How can I print nulls when converting a dataframe

2020-02-26 12:26发布

问题:

I have a dataframe that I read from a csv.

CSV:
name,age,pets
Alice,23,dog
Bob,30,dog
Charlie,35,

Reading this into a DataFrame called myData:
+-------+---+----+
|   name|age|pets|
+-------+---+----+
|  Alice| 23| dog|
|    Bob| 30| dog|
|Charlie| 35|null|
+-------+---+----+

Now, I want to convert each row of this dataframe to a json using myData.toJSON. What I get are the following jsons.

{"name":"Alice","age":"23","pets":"dog"}
{"name":"Bob","age":"30","pets":"dog"}
{"name":"Charlie","age":"35"}

I would like the 3rd row's json to include the null value. Ex.

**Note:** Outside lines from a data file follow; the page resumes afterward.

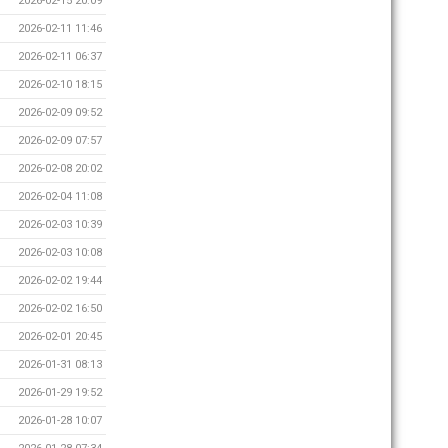
2026-02-15 20:09
2026-02-11 11:46
2026-02-11 06:37
2026-02-10 18:15
2026-02-09 09:52
2026-02-09 07:57
2026-02-08 20:02
2026-02-04 11:08
2026-02-03 10:39
2026-02-03 10:08
2026-02-02 19:44
2026-02-02 16:50
2026-02-01 20:45
2026-01-31 08:13
2026-01-29 19:52
2026-01-28 10:07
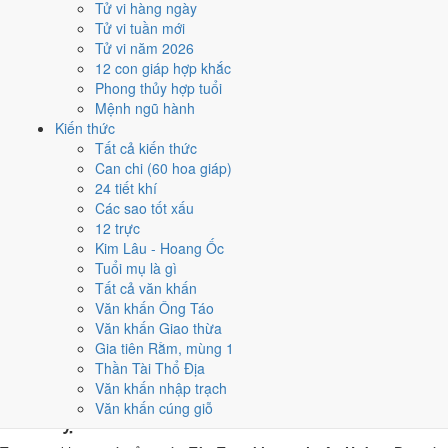
Tử vi hàng ngày
Tân Tỵ, nhờ người tuổi này thay mặt động thổ hoặc nhận lễ giúp
Tử vi tuần mới
giảm phần xung của gia chủ. Cách chọn người mượn tuổi xem
Tử vi năm 2026
tại
hướng dẫn xem tuổi làm nhà
.
12 con giáp hợp khắc
Các cách trên dựa trên quy tắc lịch pháp truyền thống, mang tính
Phong thủy hợp tuổi
tham khảo văn hóa - tín ngưỡng, không thay thế quyết định chuyên
Mệnh ngũ hành
môn của bạn.
Kiến thức
Tất cả kiến thức
Giờ hoàng đạo ngày 7/5/2026 là
Can chi (60 hoa giáp)
24 tiết khí
những giờ nào?
Các sao tốt xấu
12 trực
Ngày Tân Tỵ có
6 giờ Hoàng Đạo
:
Sửu (01h-03h), Thìn (07h-09h),
Kim Lâu - Hoang Ốc
Ngọ (11h-13h), Mùi (13h-15h), Tuất (19h-21h), Hợi (21h-23h)
.
Tuổi mụ là gì
Khung dễ sắp xếp nhất trong giờ hành chính là
Thìn (07h-09h)
, còn 6
Tất cả văn khấn
khung Hắc Đạo nên né khi ký kết hoặc xuất hành.
Văn khấn Ông Táo
Văn khấn Giao thừa
0
1
2
3
4
5
6
7
8
9
10
11
12
13
14
15
16
17
18
19
20
21
22
23
Gia tiên Rằm, mùng 1
Hoàng đạo (tốt)
Hắc đạo (xấu)
Giờ hiện tại
Thần Tài Thổ Địa
6 giờ Hoàng Đạo và 6 giờ Hắc Đạo ngày
Văn khấn nhập trạch
Văn khấn cúng giỗ
Tân Tỵ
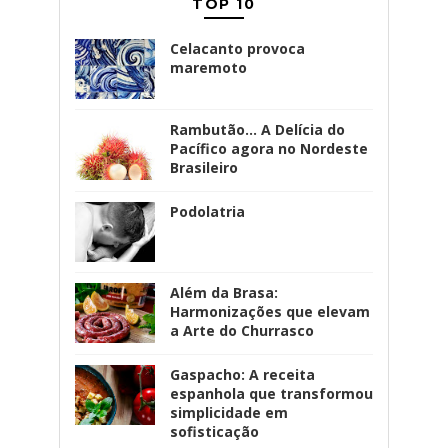
TOP 10
Celacanto provoca
maremoto
Rambutão... A Delícia do
Pacífico agora no Nordeste
Brasileiro
Podolatria
Além da Brasa:
Harmonizações que elevam
a Arte do Churrasco
Gaspacho: A receita
espanhola que transformou
simplicidade em
sofisticação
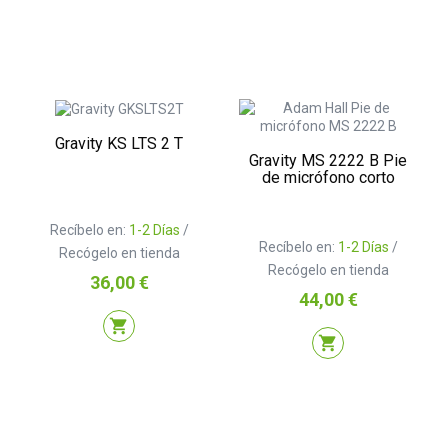
Gravity KS LTS 2 T
Gravity MS 2222 B Pie
de micrófono corto
Recíbelo en:
1-2 Días
/
Recíbelo en:
1-2 Días
/
Recógelo en tienda
Recógelo en tienda
Precio
36,00 €
Precio
44,00 €
shopping_cart
shopping_cart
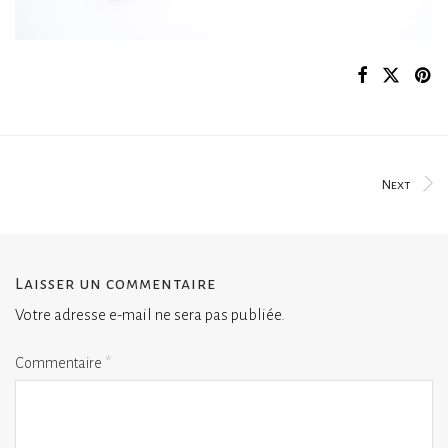
Next
Laisser un commentaire
Votre adresse e-mail ne sera pas publiée.
Commentaire
*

{"name":"Charlie","age":"35", "pets":null}

However, this doesn't seem to be possible. I debugged through the code and saw that Spark's org.apache.spark.sql.catalyst.json.JacksonGenerator class has the following implementation

  private def writeFields(
    row: InternalRow, schema: StructType, fieldWriters: 
    Seq[ValueWriter]): Unit = {
    var i = 0
    while (i < row.numFields) {
      val field = schema(i)
      if (!row.isNullAt(i)) {
        gen.writeFieldName(field.name)
        fieldWriters(i).apply(row, i)
      }
      i += 1
    }
  }

This seems to be skipping a column if it is null. I am not quite sure why this is the default behavior but is there a way to print null values in json using Spark's toJSON?

I am using Spark 2.1.0

回答1:

To print the null values in JSON using Spark's toJSON method, you can use following code:

myData.na.fill("null").toJSON

It will give you expected result:

+-------------------------------------------+
|value                                      |
+-------------------------------------------+
|{"name":"Alice","age":"23","pets":"dog"}   |
|{"name":"Bob","age":"30","pets":"dog"}     |
|{"name":"Charlie","age":"35","pets":"null"}|
+-------------------------------------------+

I hope it helps!



回答2:

I have modified JacksonGenerator.writeFields function and included in my project. Below are the steps-

1) Create package 'org.apache.spark.sql.catalyst.json' inside 'src/main/scala/'

2) Copy JacksonGenerator class

3) Create JacksonGenerator.scala class in '' package and paste the copied code

4) modify writeFields function

private def writeFields(row: InternalRow, schema: StructType, fieldWriters:Seq[ValueWriter]): Unit = {
var i = 0
while (i < row.numFields) {
  val field = schema(i)
  if (!row.isNullAt(i)) {
    gen.writeFieldName(field.name)
    fieldWriters(i).apply(row, i)
  }
  else{
    gen.writeNullField(field.name)
  }
  i += 1
}}


回答3:

import org.apache.spark.sql.types._
import scala.util.parsing.json.JSONObject

def convertRowToJSON(row: Row): String = {
    val m = row.getValuesMap(row.schema.fieldNames).filter(_._2 != null)
    JSONObject(m).toString()
  }